[Exercise material Boundary: Start]

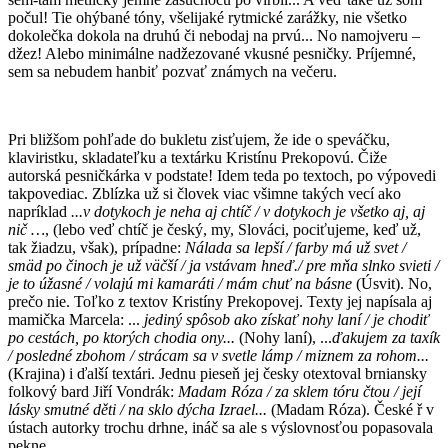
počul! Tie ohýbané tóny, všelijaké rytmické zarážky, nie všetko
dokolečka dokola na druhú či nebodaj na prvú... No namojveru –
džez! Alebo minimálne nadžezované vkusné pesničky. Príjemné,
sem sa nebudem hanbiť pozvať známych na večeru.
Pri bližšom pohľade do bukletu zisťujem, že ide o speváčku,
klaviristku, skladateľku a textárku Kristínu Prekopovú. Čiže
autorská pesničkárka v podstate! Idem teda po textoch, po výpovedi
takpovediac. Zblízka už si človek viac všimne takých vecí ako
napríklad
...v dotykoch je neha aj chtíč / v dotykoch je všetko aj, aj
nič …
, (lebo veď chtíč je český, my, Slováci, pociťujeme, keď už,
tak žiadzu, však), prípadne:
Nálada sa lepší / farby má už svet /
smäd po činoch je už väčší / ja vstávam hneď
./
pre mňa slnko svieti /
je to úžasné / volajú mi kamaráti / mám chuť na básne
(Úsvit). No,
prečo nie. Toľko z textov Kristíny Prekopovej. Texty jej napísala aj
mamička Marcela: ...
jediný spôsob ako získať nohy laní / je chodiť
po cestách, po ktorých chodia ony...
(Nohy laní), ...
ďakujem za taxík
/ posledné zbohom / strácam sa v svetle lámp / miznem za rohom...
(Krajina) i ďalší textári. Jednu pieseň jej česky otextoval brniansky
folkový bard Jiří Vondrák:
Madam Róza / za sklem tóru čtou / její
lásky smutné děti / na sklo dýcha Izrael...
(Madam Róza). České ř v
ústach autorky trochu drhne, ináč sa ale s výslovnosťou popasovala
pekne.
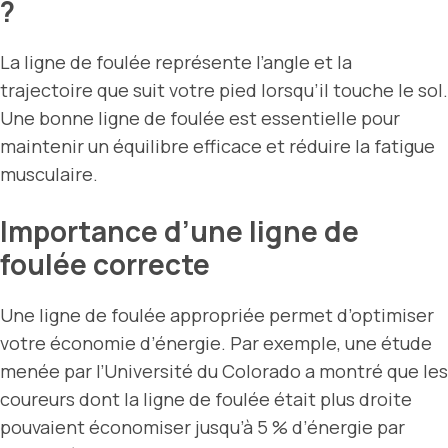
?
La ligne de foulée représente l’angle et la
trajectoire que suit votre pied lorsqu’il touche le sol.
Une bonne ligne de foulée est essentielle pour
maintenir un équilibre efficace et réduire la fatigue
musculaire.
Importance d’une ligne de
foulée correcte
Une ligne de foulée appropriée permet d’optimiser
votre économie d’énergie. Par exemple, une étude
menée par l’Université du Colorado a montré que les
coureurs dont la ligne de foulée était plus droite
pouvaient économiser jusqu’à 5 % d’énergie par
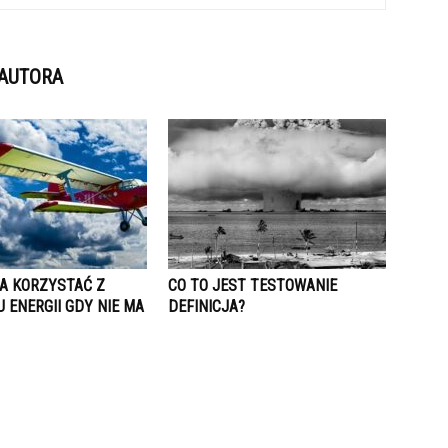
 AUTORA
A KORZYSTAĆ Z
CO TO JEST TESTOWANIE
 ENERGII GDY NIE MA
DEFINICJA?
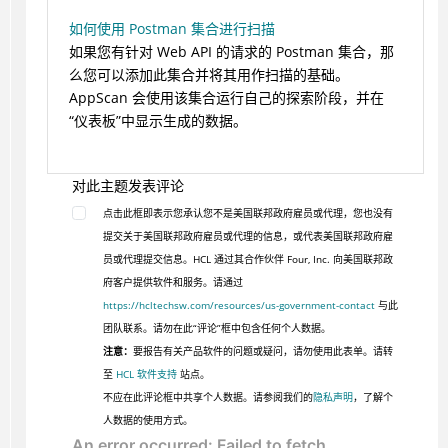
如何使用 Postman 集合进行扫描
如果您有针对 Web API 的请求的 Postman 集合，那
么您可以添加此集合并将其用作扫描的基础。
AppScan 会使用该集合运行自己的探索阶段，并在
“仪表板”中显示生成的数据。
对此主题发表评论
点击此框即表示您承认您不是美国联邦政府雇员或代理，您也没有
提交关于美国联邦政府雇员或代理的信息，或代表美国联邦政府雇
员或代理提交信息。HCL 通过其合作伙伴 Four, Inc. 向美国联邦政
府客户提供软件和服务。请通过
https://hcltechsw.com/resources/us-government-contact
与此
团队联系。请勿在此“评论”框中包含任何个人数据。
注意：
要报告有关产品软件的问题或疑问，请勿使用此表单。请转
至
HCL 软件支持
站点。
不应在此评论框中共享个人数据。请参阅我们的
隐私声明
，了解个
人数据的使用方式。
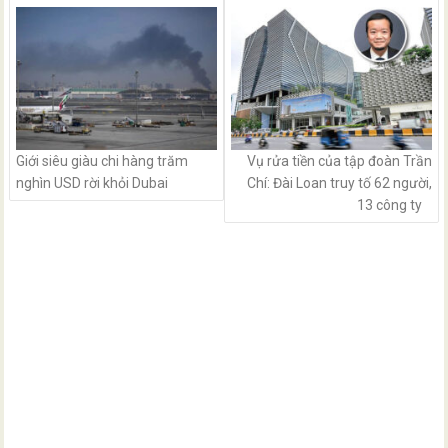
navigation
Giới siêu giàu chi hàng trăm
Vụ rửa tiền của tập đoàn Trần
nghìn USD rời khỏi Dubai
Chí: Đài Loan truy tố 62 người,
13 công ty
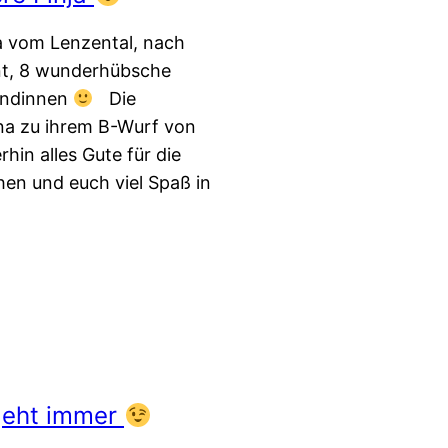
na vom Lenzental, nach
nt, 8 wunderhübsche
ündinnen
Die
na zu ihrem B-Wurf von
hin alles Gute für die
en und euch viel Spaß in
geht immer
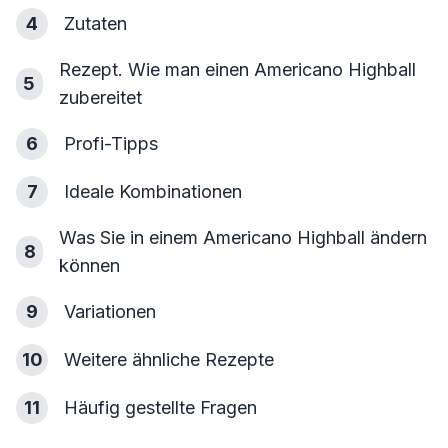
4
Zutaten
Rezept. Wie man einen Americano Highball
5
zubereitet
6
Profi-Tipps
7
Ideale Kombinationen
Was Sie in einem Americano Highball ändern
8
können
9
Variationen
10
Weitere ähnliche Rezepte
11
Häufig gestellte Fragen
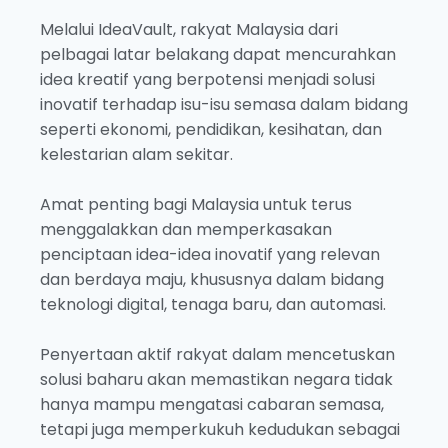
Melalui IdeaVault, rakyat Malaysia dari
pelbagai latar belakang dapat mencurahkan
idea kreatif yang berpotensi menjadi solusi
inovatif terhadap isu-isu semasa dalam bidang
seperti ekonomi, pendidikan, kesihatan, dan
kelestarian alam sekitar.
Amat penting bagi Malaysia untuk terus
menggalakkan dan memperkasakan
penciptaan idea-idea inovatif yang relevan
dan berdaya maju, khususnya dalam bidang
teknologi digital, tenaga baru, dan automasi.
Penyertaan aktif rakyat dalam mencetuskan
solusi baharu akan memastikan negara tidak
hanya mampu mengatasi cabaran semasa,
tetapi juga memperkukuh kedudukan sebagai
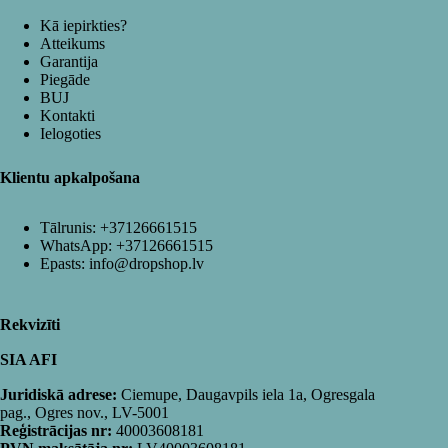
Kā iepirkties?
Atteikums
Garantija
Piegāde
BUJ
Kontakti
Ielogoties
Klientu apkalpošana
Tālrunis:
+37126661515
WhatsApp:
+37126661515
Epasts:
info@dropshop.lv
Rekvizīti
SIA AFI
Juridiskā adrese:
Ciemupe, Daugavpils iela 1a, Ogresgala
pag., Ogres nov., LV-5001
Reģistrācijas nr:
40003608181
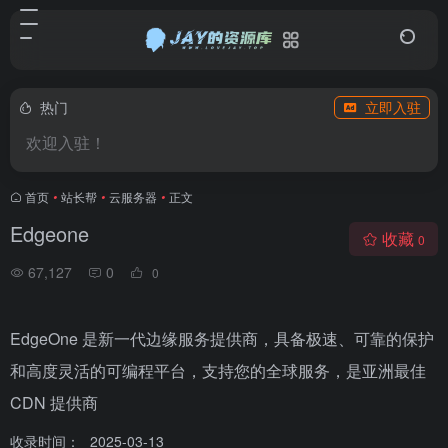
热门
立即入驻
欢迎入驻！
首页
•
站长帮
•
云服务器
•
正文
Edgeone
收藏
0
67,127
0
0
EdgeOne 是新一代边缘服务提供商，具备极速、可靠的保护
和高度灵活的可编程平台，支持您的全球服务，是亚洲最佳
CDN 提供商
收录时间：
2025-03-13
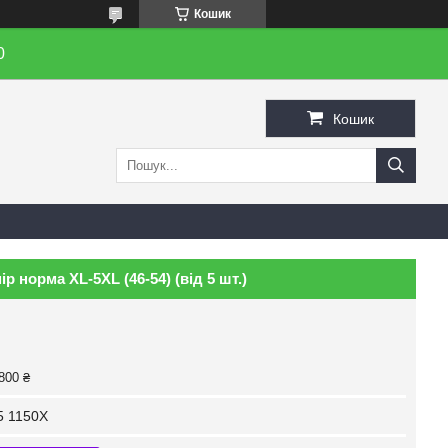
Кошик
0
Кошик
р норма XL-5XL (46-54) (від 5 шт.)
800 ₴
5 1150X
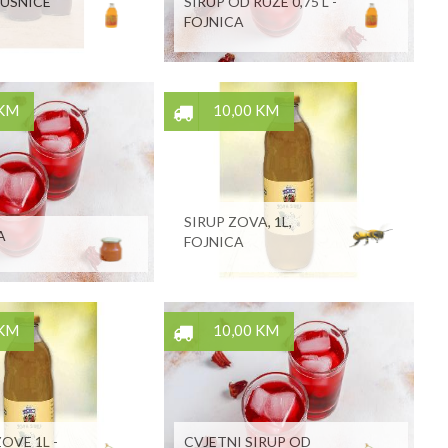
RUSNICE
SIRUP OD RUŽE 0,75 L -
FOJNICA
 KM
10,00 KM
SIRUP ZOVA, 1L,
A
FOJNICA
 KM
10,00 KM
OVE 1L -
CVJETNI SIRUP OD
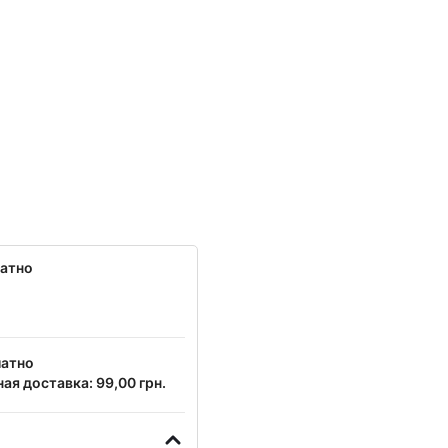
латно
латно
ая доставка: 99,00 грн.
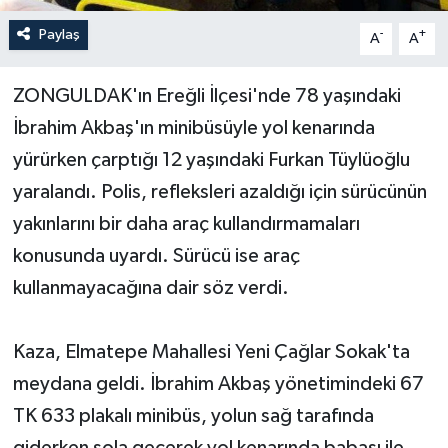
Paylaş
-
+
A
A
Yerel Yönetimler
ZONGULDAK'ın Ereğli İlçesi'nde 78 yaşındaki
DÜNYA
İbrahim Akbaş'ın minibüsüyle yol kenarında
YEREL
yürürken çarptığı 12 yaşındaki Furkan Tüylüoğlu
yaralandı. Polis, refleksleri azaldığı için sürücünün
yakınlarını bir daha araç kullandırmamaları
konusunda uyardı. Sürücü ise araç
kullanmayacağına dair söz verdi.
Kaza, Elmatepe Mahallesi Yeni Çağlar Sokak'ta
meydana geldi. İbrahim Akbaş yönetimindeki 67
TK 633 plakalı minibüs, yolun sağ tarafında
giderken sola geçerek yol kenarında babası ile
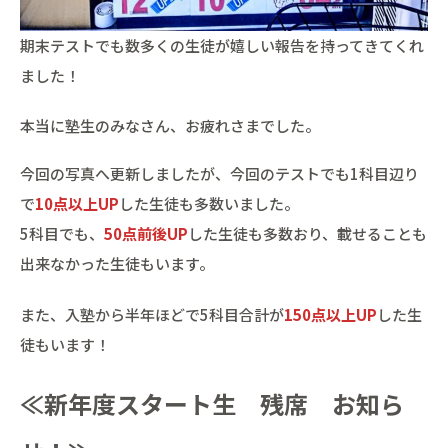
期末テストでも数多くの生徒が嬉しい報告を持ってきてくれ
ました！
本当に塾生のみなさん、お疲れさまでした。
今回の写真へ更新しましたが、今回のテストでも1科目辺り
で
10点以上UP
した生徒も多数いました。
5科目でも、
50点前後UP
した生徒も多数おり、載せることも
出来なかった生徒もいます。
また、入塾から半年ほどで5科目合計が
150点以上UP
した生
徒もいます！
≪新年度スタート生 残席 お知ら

[Exercise material Boundary: End]

Your objective:
Using the data above, reproduce exactly the lines between those holding "(lebo veď chtíč" and "(Nohy laní), ...", inclusive, and no others.

Expected answer:
, (lebo veď chtíč je český, my, Slováci, pociťujeme, keď už,
tak žiadzu, však), prípadne:
Nálada sa lepší / farby má už svet /
smäd po činoch je už väčší / ja vstávam hneď
./
pre mňa slnko svieti /
je to úžasné / volajú mi kamaráti / mám chuť na básne
(Úsvit). No,
prečo nie. Toľko z textov Kristíny Prekopovej. Texty jej napísala aj
mamička Marcela: ...
jediný spôsob ako získať nohy laní / je chodiť
po cestách, po ktorých chodia ony...
(Nohy laní), ...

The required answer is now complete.